What the task requires
Using the records below, quote only the span that opens with the line containing "мобильной связи. Провайдер является одним" and closes with the line containing "Verwaltungsfachangestellte/r (m/w/d)", exactly and inclusively.

[Collected data]
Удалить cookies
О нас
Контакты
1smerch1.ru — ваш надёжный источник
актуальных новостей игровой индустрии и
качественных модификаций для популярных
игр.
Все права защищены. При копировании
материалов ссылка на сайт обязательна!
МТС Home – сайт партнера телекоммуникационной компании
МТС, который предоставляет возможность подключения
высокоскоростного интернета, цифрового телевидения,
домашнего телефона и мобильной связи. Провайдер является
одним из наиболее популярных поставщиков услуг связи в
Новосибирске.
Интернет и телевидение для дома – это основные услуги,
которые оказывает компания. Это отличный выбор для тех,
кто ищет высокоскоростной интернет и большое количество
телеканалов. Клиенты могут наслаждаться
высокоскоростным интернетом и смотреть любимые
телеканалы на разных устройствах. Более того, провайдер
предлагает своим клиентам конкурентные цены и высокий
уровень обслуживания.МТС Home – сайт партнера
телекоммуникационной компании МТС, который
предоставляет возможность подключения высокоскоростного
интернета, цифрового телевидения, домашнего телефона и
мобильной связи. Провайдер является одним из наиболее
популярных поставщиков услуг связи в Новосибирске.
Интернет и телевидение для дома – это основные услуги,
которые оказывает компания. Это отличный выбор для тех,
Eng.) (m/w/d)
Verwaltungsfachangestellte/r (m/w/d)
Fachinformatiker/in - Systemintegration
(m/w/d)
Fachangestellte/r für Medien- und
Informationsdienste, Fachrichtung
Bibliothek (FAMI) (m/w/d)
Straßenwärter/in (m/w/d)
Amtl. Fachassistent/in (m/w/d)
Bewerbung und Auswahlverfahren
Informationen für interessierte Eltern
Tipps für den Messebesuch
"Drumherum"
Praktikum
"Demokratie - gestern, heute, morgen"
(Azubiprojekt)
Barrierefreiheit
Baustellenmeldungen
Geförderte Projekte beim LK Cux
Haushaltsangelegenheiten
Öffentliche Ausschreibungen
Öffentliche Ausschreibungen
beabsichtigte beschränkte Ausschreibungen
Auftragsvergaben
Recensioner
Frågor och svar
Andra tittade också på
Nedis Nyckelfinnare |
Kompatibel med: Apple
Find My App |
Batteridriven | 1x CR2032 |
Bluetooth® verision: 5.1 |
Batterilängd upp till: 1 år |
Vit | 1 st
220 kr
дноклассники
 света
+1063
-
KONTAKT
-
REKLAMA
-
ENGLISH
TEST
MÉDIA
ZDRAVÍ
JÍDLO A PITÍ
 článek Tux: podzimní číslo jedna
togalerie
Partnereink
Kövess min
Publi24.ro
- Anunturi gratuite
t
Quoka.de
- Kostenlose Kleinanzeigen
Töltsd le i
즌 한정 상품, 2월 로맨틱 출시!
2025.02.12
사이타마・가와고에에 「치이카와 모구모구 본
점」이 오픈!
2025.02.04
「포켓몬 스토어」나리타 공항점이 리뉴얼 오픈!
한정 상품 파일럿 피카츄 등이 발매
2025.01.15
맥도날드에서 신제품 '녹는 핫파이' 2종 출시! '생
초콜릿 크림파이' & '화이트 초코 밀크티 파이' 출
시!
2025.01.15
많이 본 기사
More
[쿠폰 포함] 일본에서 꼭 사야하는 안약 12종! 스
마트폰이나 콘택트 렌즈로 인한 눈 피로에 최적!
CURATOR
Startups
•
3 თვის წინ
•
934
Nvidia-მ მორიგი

Result of the exercise
мобильной связи. Провайдер является одним из наиболее
популярных поставщиков услуг связи в Новосибирске.
Интернет и телевидение для дома – это основные услуги,
которые оказывает компания. Это отличный выбор для тех,
Eng.) (m/w/d)
Verwaltungsfachangestellte/r (m/w/d)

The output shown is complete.